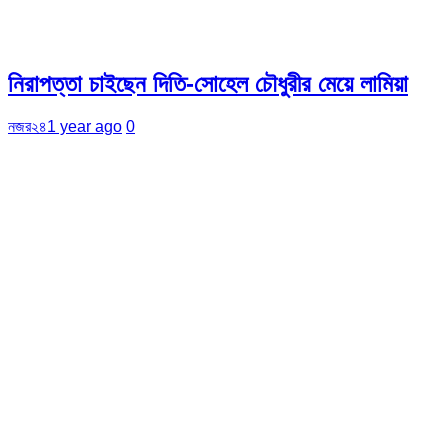
নিরাপত্তা চাইছেন দিতি-সোহেল চৌধুরীর মেয়ে লামিয়া
নজর২৪
1 year ago
0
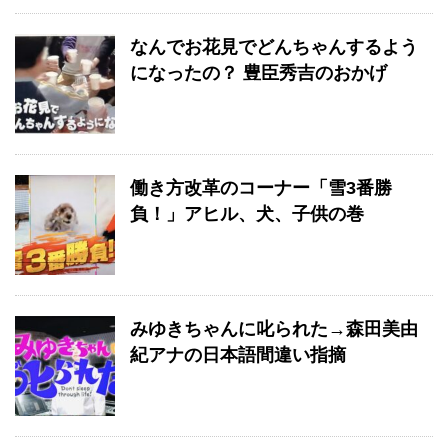
なんでお花見でどんちゃんするよう
になったの？ 豊臣秀吉のおかげ
働き方改革のコーナー「雪3番勝
負！」アヒル、犬、子供の巻
みゆきちゃんに叱られた→森田美由
紀アナの日本語間違い指摘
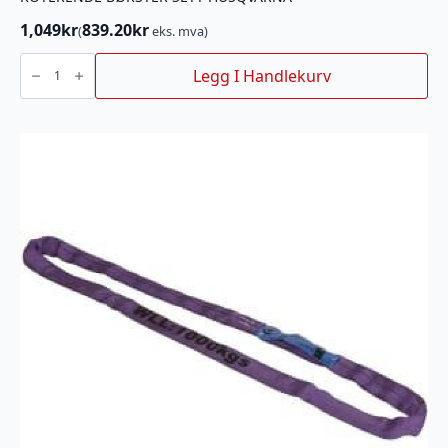
1,049
kr
839.20
kr
(
eks. mva)
ROTERENDE
BØRSTER
Legg I Handlekurv
SETT
HUSQVARNA
antall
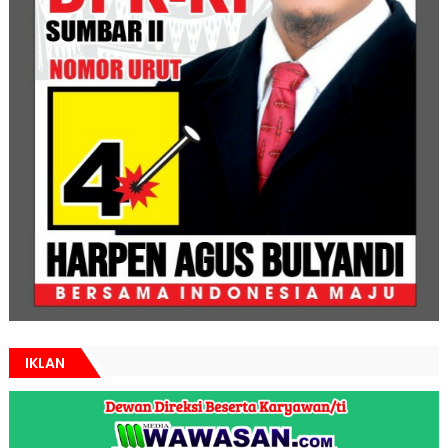
IKLAN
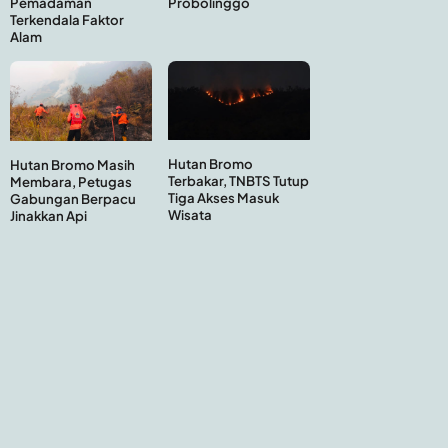
Probolinggo
Pemadaman
Terkendala Faktor
Alam
Hutan Bromo
Hutan Bromo Masih
Terbakar, TNBTS Tutup
Membara, Petugas
Tiga Akses Masuk
Gabungan Berpacu
Wisata
Jinakkan Api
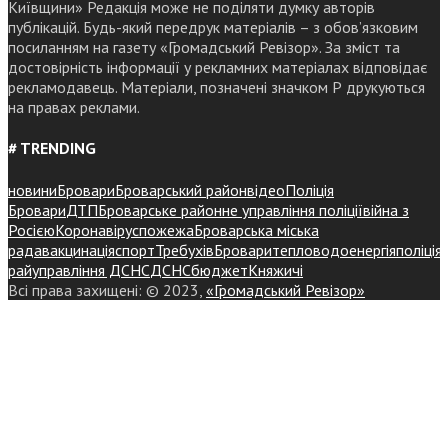
Київщини» Редакція може не поділяти думку авторів
публікацій. Будь-який передрук матеріалів – з обов’язковим
посиланням на газету «Громадський Ревізор». За зміст та
достовірність інформації у рекламних матеріалах відповідає
рекламодавець. Матеріали, позначені значком Р друкуються
на правах реклами.
# TRENDING
новини
Бровари
Броварський район
відео
Поліція
Бровари
ДТП
Броварське районне управління поліції
війна з
Росією
Коронавірус
пожежа
Броварська міська
рада
вакцинація
спорт
Требухів
Броваритепловодоенергія
поліція
райуправління ДСНС
ДСНС
бюджет
Княжичі
Всі права захищені: © 2023,
«Громадський Ревізор»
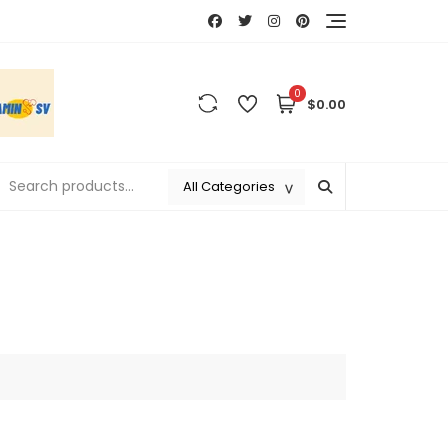
0
$0.00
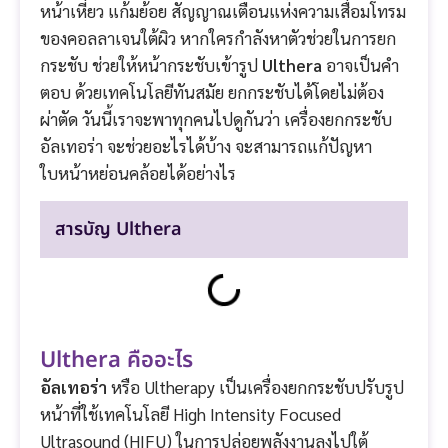
หน้าเหี่ยว แก้มย้อย สัญญาณเตือนแห่งความเสื่อมโทรม
ของคอลลาเจนใต้ผิว หากใครกำลังหาตัวช่วยในการยก
กระชับ ช่วยให้หน้ากระชับเข้ารูป
Ulthera
อาจเป็นคำ
ตอบ ด้วยเทคโนโลยีทันสมัย ยกกระชับได้โดยไม่ต้อง
ผ่าตัด วันนี้เราจะพาทุกคนไปดูกันว่า เครื่องยกกระชับ
อัลเทอร่า จะช่วยอะไรได้บ้าง จะสามารถแก้ปัญหา
ใบหน้าหย่อนคล้อยได้อย่างไร
สารบัญ Ulthera
Ulthera คืออะไร
อัลเทอร่า
หรือ Ultherapy เป็นเครื่องยกกระชับปรับรูป
หน้าที่ใช้เทคโนโลยี High Intensity Focused
Ultrasound (HIFU) ในการปล่อยพลังงานลงไปใต้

================

-- WHAT THE TASK REQUIRES --
Take the entries above and restate them word for word, minus their images.

-- EXERCISE RESPONSE --
নিরাপত্তা চাইছেন দিতি-সোহেল চৌধুরীর মেয়ে লামিয়া
নজর২৪
1 year ago
0
なんでお花見でどんちゃんするよう
になったの？ 豊臣秀吉のおかげ
働き方改革のコーナー「雪3番勝
負！」アヒル、犬、子供の巻
みゆきちゃんに叱られた→森田美由
紀アナの日本語間違い指摘
1,049
kr
839.20
kr
(
eks. mva)
ROTERENDE
BØRSTER
Legg I Handlekurv
SETT
HUSQVARNA
antall
IKLAN
Probolinggo
Pemadaman
Terkendala Faktor
Alam
Hutan Bromo
Hutan Bromo Masih
Terbakar, TNBTS Tutup
Membara, Petugas
Tiga Akses Masuk
Gabungan Berpacu
Wisata
Jinakkan Api
Київщини» Редакція може не поділяти думку авторів
публікацій. Будь-який передрук матеріалів – з обов’язковим
посиланням на газету «Громадський Ревізор». За зміст та
достовірність інформації у рекламних матеріалах відповідає
рекламодавець. Матеріали, позначені значком Р друкуються
на правах реклами.
# TRENDING
новини
Бровари
Броварський район
відео
Поліція
Бровари
ДТП
Броварське районне управління поліції
війна з
Росією
Коронавірус
пожежа
Броварська міська
рада
вакцинація
спорт
Требухів
Броваритепловодоенергія
поліція
райуправління ДСНС
ДСНС
бюджет
Княжичі
Всі права захищені: © 2023,
«Громадський Ревізор»
0
$0.00
หน้าเหี่ยว แก้มย้อย สัญญาณเตือนแห่งความเสื่อมโทรม
ของคอลลาเจนใต้ผิว หากใครกำลังหาตัวช่วยในการยก
กระชับ ช่วยให้หน้ากระชับเข้ารูป
Ulthera
อาจเป็นคำ
ตอบ ด้วยเทคโนโลยีทันสมัย ยกกระชับได้โดยไม่ต้อง
ผ่าตัด วันนี้เราจะพาทุกคนไปดูกันว่า เครื่องยกกระชับ
อัลเทอร่า จะช่วยอะไรได้บ้าง จะสามารถแก้ปัญหา
ใบหน้าหย่อนคล้อยได้อย่างไร
สารบัญ Ulthera
Ulthera คืออะไร
อัลเทอร่า
หรือ Ultherapy เป็นเครื่องยกกระชับปรับรูป
หน้าที่ใช้เทคโนโลยี High Intensity Focused
Ultrasound (HIFU) ในการปล่อยพลังงานลงไปใต้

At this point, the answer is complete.